A month after Logan was arrested, Dale Coventry, a Chicago public defender, stumbled on the real killer, Andrew Wilson, who was one of his clients. Coventry confronted Wilson.
"We were told that you were the shooter at the McDonald's," Coventry recalled of his conversation with Wilson at the time. "'Was that true?' He said, 'Uh huh.' I said, 'With a shotgun? You killed him with the shotgun?' and he said, 'Yeah.'"
Under the rules of attorney-client privilege, Coventry had to keep Wilson's confession secret.
"What he told me was sacrosanct. It is privileged. My ethical duty is to not reveal that information. And I never did," Coventry said.
Logan was convicted of the killing, and the prosecutors even sought the death penalty based on three eye witness testimonies, though there was no physical evidence.
"I am not going to lie. I was scared," Logan recalled feeling at the time while he was awaiting the decision.
The jury gave life in prison without parole.
"They prosecuted an innocent man," Coventry said. "How do you live with yourself having this secret? ... I couldn't do anything legally or ethically. I represented Andrew Wilson."
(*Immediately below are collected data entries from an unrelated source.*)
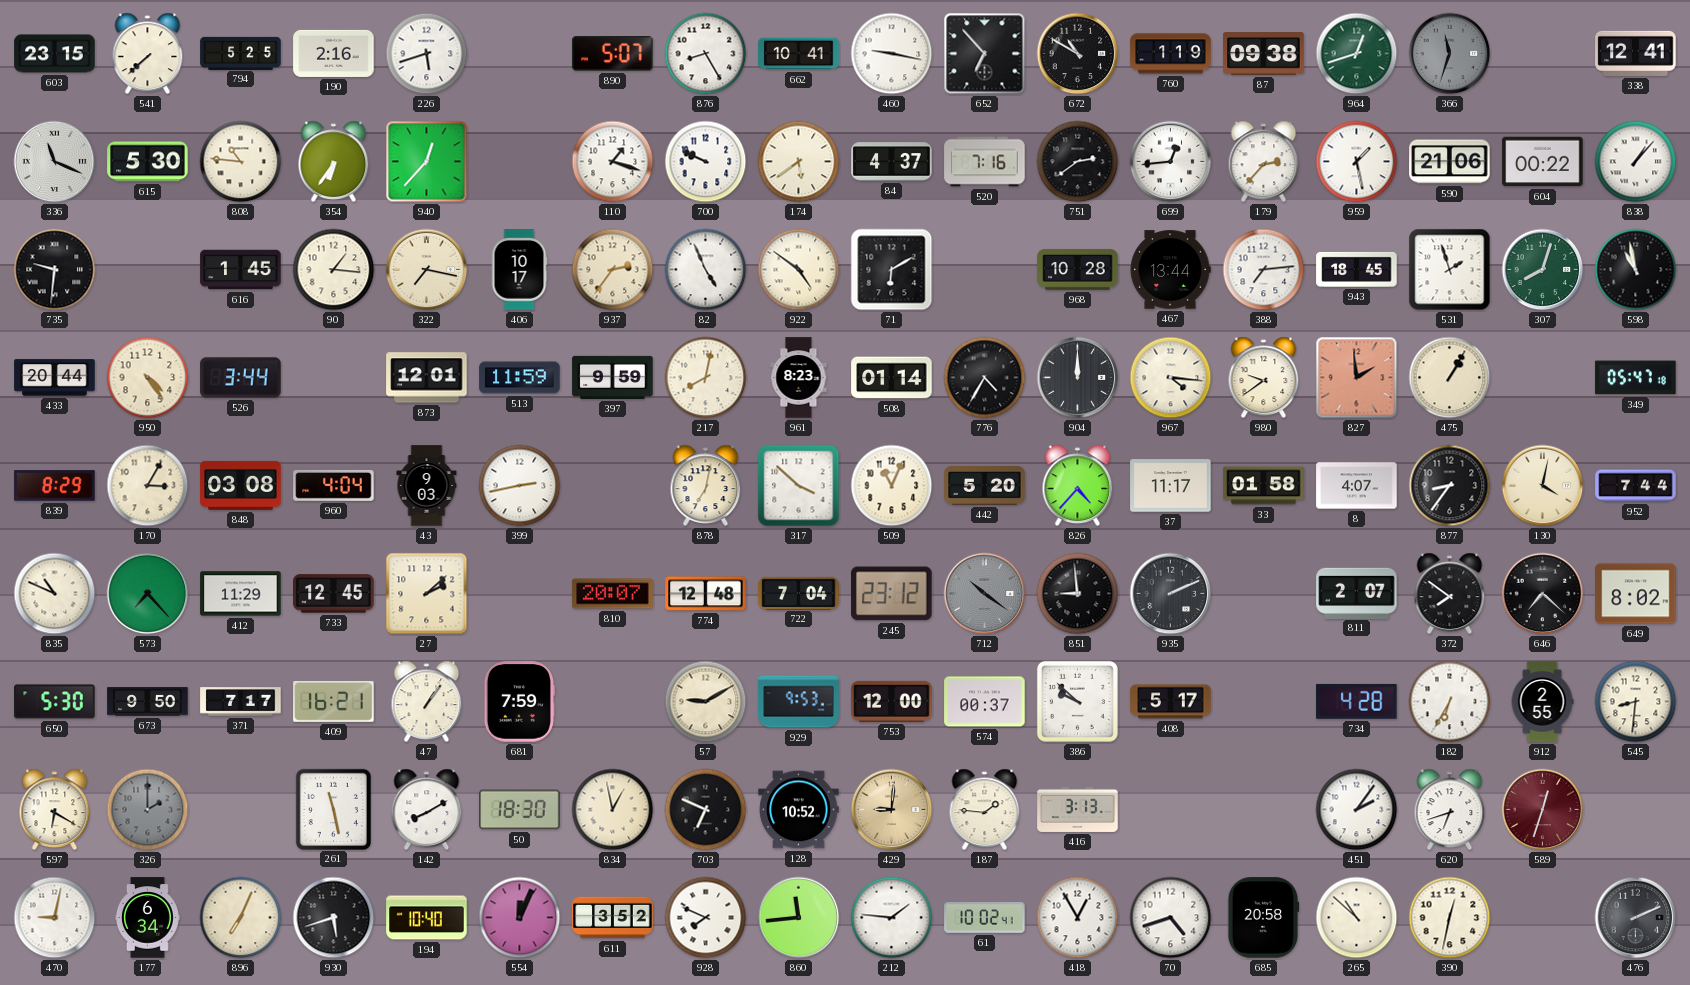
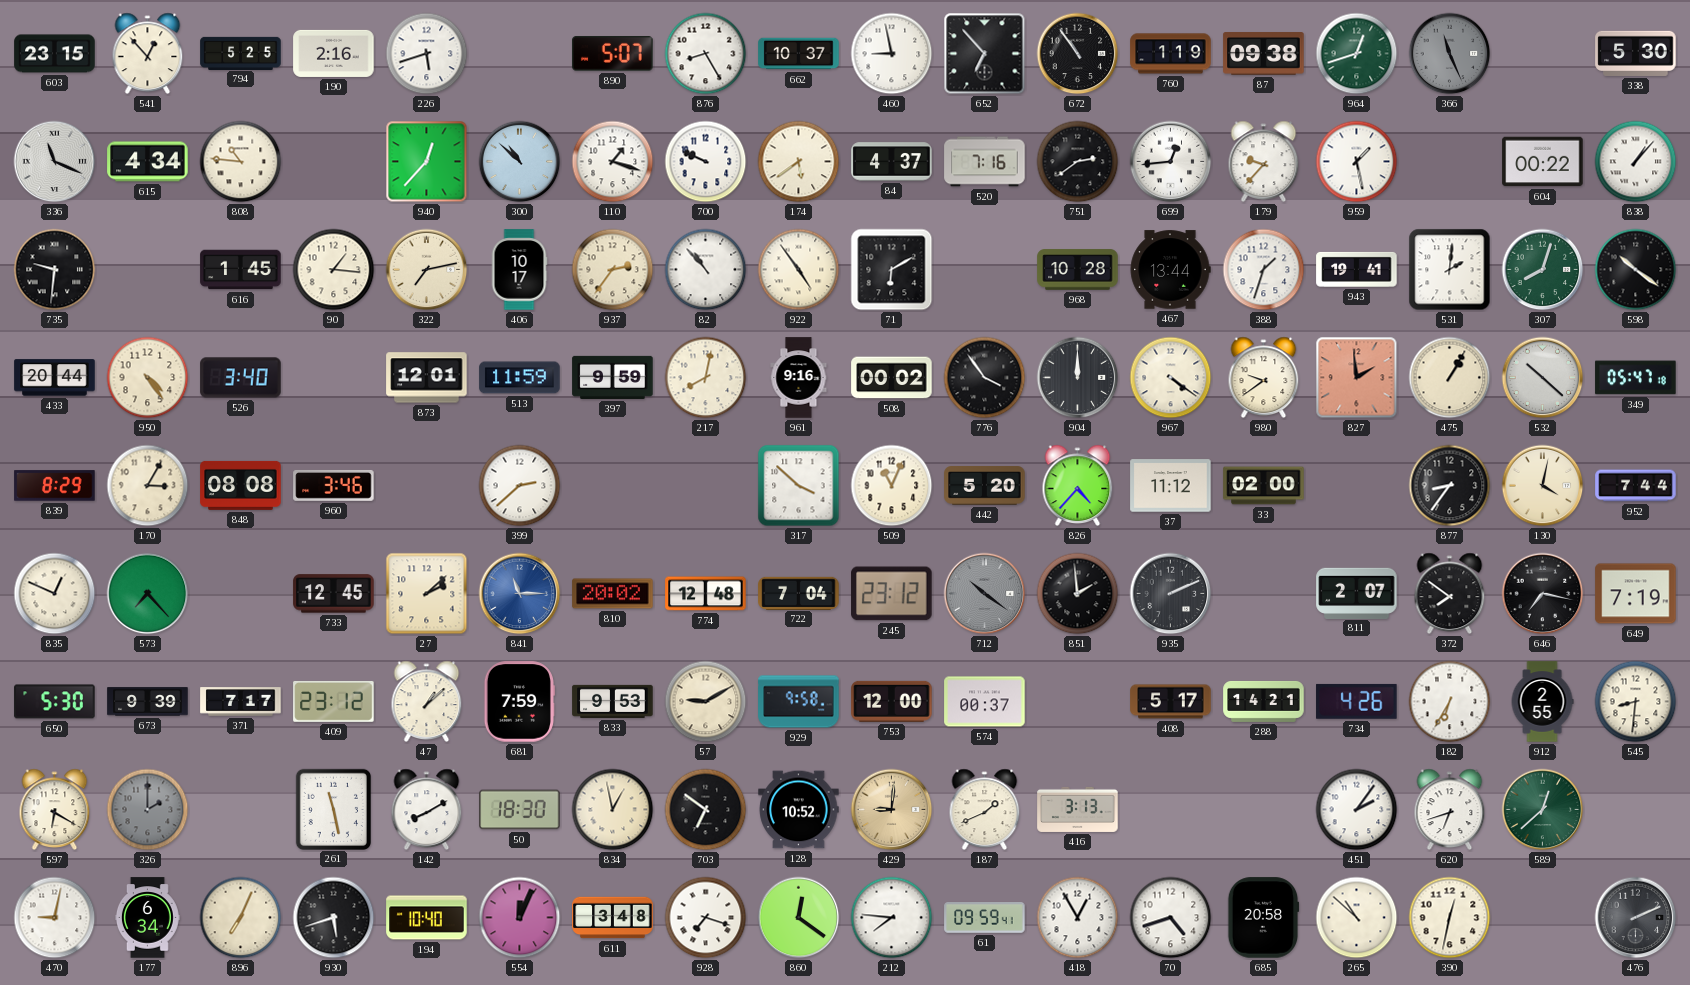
541: 7:38 -> 12:53
662: 10:41 -> 10:37
460: 9:17 -> 8:58
672: 10:50 -> 10:54
366: 11:33 -> 11:26
338: 12:41 -> 5:30
615: 5:30 -> 4:34
354: 6:36 -> none
300: none -> 10:52
179: 2:37 -> 9:37
590: 21:06 -> none
322: 7:17 -> 7:13
82: 4:56 -> 10:53
922: 4:51 -> 4:54
388: 7:14 -> 1:33
943: 18:45 -> 19:41
531: 1:57 -> 2:01
598: 10:58 -> 10:21
526: 3:44 -> 3:40
961: 8:23 -> 9:16
508: 01:14 -> 00:02
776: 4:35 -> 3:54
967: 4:16 -> 4:21
532: none -> 10:22
848: 03:08 -> 08:08
960: 4:04 -> 3:46
43: 9:03 -> none
399: 2:43 -> 2:38
878: 7:02 -> none
37: 11:17 -> 11:12
33: 01:58 -> 02:00
8: 4:07 -> none
835: 10:49 -> 12:49
412: 11:29 -> none
841: none -> 11:15
810: 20:07 -> 20:02
851: 8:59 -> 1:59
646: 7:22 -> 7:17
649: 8:02 -> 7:19
673: 9:50 -> 9:39
409: 16:21 -> 23:12
47: 1:06 -> 1:08
833: none -> 9:53
929: 9:53 -> 9:58
386: 9:52 -> none
288: none -> 14:21
734: 4:28 -> 4:26
703: 6:49 -> 6:51
187: 1:46 -> 1:41
589: 12:33 -> 12:38
589 dial: burgundy -> green
611: 3:52 -> 3:48
928: 7:49 -> 7:18
860: 11:44 -> 12:21
212: 1:46 -> 7:46
61: 10:02 -> 09:59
Tormented by his secret, Coventry wanted to do something. He wrote an affidavit that Wilson was the killer, had it notarized and locked it in a box.
When Wilson died late last year, Coventry unlocked the box and shared his secret.
"All this time they knew, but they can say nothing," Logan said. "What they don't realize is this ... giving an individual the death penalty is giving them a fast death. Giving an individual life is giving them a slow death, a lingering death."
During half of his life spent in Stateville prison, both his mother and his grandmother, who raised him, died. "They are lost ... gone. You can't get them back," Logan said, reflecting on what he had missed.
Years ago, Logan decided what he would do first after being set free.
"I have seen it coming for the last 26 years. ... I am going to go to the graveyard, go to the cemetery and talk to my grandmother there. Talk to her spirit right there. Mama ... I am finally home."